Please see my other blog for Oracle EBusiness Suite Posts - EBMentors

Search This Blog

Note: All the posts are based on practical approach avoiding lengthy theory. All have been tested on some development servers. Please don’t test any post on production servers until you are sure.

Monday, December 01, 2014

Exadata: Using Hybrid Columnar Compression

Scenario:

We have a table TRANSACTION_LOG with more than 10 million rows , estimated size of table is 640MB. We want to  examine the performance of Exadata Hybrid Columnar Compression and want compare predicted and actual compression ratios using an example dataset, so that we can use HCC for our logging tables.
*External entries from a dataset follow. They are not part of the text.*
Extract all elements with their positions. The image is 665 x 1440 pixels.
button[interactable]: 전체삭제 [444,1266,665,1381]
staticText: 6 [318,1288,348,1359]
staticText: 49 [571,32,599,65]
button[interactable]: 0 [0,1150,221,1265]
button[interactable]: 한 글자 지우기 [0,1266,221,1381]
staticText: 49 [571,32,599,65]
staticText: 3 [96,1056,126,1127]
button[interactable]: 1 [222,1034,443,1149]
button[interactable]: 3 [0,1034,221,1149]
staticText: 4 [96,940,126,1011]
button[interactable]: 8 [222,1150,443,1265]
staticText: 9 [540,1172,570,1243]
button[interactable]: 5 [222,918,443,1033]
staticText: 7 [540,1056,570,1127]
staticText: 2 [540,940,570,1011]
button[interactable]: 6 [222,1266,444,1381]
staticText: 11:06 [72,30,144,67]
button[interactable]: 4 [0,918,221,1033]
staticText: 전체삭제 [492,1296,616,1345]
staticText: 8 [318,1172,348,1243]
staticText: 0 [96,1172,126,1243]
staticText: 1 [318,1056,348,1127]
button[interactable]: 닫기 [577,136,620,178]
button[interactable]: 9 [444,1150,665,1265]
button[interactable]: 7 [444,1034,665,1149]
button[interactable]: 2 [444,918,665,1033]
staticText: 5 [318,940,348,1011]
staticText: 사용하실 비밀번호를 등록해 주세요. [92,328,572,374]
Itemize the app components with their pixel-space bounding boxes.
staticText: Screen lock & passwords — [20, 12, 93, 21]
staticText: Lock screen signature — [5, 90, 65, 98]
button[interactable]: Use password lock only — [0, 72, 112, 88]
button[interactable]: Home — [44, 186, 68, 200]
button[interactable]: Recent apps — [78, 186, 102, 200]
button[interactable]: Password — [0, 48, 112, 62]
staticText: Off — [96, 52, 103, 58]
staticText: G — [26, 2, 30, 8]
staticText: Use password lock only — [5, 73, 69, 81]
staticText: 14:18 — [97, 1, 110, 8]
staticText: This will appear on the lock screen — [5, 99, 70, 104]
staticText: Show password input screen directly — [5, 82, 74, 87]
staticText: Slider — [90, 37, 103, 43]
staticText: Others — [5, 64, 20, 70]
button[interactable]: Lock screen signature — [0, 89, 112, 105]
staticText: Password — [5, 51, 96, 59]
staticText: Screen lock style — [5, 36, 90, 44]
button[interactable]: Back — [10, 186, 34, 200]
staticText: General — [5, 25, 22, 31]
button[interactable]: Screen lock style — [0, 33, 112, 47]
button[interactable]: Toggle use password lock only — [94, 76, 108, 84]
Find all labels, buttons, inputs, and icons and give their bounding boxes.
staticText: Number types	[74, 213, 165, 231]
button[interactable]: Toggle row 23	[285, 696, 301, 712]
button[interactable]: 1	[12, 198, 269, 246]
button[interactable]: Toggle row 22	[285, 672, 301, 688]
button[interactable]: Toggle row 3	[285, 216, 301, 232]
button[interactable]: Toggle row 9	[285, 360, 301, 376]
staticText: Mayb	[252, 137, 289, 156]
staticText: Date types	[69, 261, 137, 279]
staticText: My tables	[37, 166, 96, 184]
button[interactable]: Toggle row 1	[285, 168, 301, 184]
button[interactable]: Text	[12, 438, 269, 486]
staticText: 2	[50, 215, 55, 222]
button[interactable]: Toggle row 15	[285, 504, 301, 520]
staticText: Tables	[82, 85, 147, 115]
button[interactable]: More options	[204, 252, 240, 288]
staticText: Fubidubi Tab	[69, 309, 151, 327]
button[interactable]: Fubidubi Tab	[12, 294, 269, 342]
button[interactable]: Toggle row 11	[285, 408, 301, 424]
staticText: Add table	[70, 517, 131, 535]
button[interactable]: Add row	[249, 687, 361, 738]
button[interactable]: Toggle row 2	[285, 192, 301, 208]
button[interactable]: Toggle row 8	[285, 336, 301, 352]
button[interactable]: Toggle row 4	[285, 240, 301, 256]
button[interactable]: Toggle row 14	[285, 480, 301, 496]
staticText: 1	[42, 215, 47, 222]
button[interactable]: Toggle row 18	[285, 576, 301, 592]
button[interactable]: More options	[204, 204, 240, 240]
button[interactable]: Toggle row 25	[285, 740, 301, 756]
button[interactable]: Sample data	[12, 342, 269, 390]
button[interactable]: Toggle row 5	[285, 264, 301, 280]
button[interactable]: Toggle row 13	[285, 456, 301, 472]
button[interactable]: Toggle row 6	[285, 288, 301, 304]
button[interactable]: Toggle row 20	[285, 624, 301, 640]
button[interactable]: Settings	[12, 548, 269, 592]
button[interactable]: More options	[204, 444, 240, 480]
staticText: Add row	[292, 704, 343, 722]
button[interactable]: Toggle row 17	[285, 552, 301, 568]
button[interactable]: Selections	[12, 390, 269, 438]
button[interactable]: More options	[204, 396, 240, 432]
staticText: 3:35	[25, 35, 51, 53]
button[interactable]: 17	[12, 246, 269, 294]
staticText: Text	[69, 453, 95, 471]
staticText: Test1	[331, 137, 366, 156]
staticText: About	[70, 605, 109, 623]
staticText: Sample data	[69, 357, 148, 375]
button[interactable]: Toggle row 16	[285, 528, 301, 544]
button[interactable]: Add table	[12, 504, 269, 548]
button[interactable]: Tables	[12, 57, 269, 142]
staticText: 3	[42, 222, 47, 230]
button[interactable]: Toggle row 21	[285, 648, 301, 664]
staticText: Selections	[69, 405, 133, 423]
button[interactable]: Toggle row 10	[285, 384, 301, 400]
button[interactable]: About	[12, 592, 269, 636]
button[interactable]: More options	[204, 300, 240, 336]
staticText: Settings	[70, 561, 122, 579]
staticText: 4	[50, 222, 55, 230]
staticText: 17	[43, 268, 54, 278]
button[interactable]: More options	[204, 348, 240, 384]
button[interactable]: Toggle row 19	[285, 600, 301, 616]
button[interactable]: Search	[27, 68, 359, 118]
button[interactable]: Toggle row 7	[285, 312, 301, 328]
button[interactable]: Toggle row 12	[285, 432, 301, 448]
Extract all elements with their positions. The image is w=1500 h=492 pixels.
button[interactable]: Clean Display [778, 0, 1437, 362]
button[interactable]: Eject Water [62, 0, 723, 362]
We also want to examine how bulk data loading and query operations are affected using the different compression modes.

Predicting Compression Ratio
Steps
1- Connect with your DB
C:\Users\ibukhary>sqlplus system/manager@iubdbt11
SQL> set serveroutput on
SQL> set timing on


2- Predict the expected compression ratio for the TRANSACTION_LOG table using all the different Exadata Hybrid Columnar Compression modes
Query Low
SQL> DECLARE
  2     b_cmp       NUMBER;
  3     b_ucmp      NUMBER;
  4     r_cmp       NUMBER;
  5     r_ucmp      NUMBER;
  6     cmp_ratio   NUMBER (6, 2);
  7     cmp_type    VARCHAR2 (1024);
  8  BEGIN
  9     dbms_compression.
 10      get_compression_ratio ('SYSTEM', -- Tablespace
 11                             'SYSTEM', -- Schema
 12                             'TRANSACTION_LOG', -- Table
 13                             NULL,
 14                             DBMS_COMPRESSION.COMP_FOR_QUERY_LOW,
 15                             b_cmp,
 16                             b_ucmp,
 17                             r_cmp,
 18                             r_ucmp,
 19                             cmp_ratio,
 20                             cmp_type);
 21     DBMS_OUTPUT.put_line ('Table: MYCUSTOMERS');
 22     DBMS_OUTPUT.put_line ('Compression Ratio: ' || cmp_ratio);
 23     DBMS_OUTPUT.put_line ('Compression Type: ' || cmp_type);
 24  END;
 25  /
Compression Advisor self-check validation successful. select count(*) on both
Uncompressed and EHCC Compressed format = 1000001 rows
Table: TRANSACTION_LOG
Compression Ratio: 7.8
Compression Type: "Compress For Query Low"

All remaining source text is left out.